Wilde made his overdressed adventuress - a woman who says of her "detestable" schooldays that her prizes came a little later on in life and were none of them for good conduct - intelligent, witty, malicious, independent and red-headed.

Redheads have always been difficult to classify and, as with most facts, this one becomes bigger and more bumptious in the cinema: there is a gap where assumptions about redheads should be.

Gentlemen prefer blondes, but marry brunettes; that probably says more about gentlemen than it does about women of any hair colour, but it is still a burden of expectation that a redhead need not carry. Yet she isn't ignored: films with titles like The Redhead from Wyoming (with Maureen O'Hara) or The Strawberry Blonde (with Rita Hayworth) are proof that in monochrome Hollywood, her hair colour was considered sufficiently interesting to lure in an audience; and in the Technicolor film industry she still gets a special deal. If the devil has all the best tunes then the hair colour associated with him could justly claim to get many of the best roles.

Unsurprisingly: red is the colour of danger and rebellion. Redheads are often stubborn, fey Celts as the Irish Wilde well knew. And these characteristics tend to be reflected in the on-screen redhead persona, from Katharine Hepburn's uptight but independent-minded aristocrat in The Philadelphia Story to Nicole Kidman's homicidal bitch in To Die For. Hepburn's feisty Philadelphia character, Tracy Lord, gets to weigh up the attractions of goddess status - "Be whatever you want," ex-husband CK Dexter Haven (Cary Grant) tells her, "You're my redhead" - and eventually come down in favour of mortality.

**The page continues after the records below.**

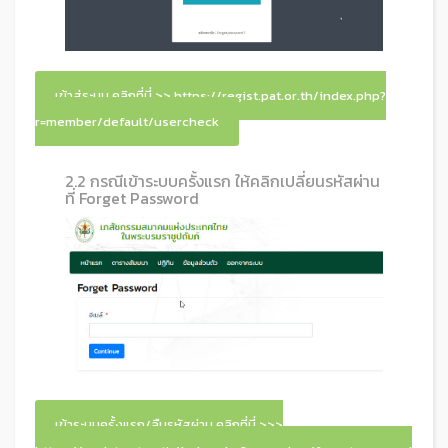
เข้าสู่ระบบ คลิกที่นี่ >> https://regist.pat.or.th/index.php?
r=member/default/usercheck
2.2 กรณีเข้าระบบครั้งแรก ให้คลิกเปลี่ยนรหัสผ่าน
ที่ Forget Password
เข้าระบบครั้งแรก/ลืมรหัสผ่าน คลิกที่นี่ >>>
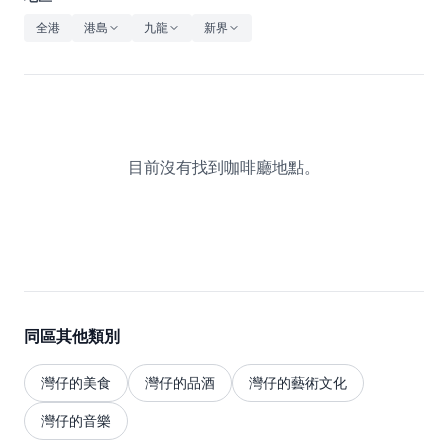
休閒
全港
港島
九龍
新界
音樂
目前沒有找到咖啡廳地點。
同區其他類別
灣仔的美食
灣仔的品酒
灣仔的藝術文化
灣仔的音樂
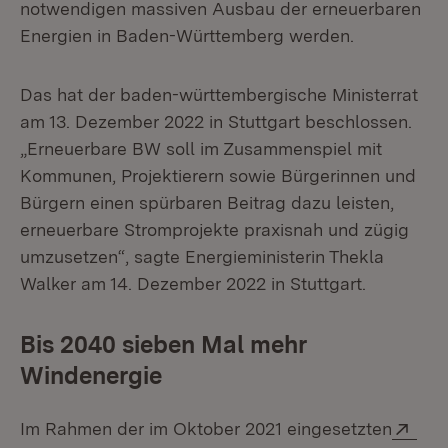
notwendigen massiven Ausbau der erneuerbaren
Energien in Baden-Württemberg werden.
Das hat der baden-württembergische Ministerrat
am 13. Dezember 2022 in Stuttgart be­schlossen.
„Erneuerbare BW soll im Zusammenspiel mit
Kommunen, Projektierern sowie Bürgerinnen und
Bürgern einen spürbaren Beitrag dazu leis­ten,
erneuerbare Stromprojekte praxisnah und zügig
umzusetzen“, sagte Energieministerin Thekla
Walker am 14. Dezember 2022 in Stuttgart.
Bis 2040 sieben Mal mehr
Windenergie
Ext
Im Rahmen der im Oktober 2021 eingesetzten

Marilyn Monroe should have been so lucky. But blondes only get to party until they drop from exhaustion without ever being accorded the privilege of choosing their own dancing shoes. Moira Shearer, in The Red Shoes, has both feet and head liberated by their scarlet apparel. Her choices aren't the happiest and her dancing leads to disaster, but she is granted a rare degree of autonomy. Shearer's red shoes are the antithesis of Cinderella's glass slipper; they stand on the side of career as opposed to marriage. She is eventually punished for her presumption, of course, but that doesn't make her actions any less flagrantly radical.

It was rare for a female character to achieve such freedom without being marked out as hard, or cunning, or - the worst fate of all - unattractive. But red hair can provide a necessary extra dimension, warming cold arrogance or adding a much-needed dash of chilli to the overly sweet (redheads are allowed to be vulnerable without immediately being classified as needy and clingy). Julia Roberts in Pretty Woman is a hard-edged hooker in a blond wig; her humanity - mawkish or otherwise, depending on whether you like sugary comedies - blazes out along with her red hair when the wig comes off.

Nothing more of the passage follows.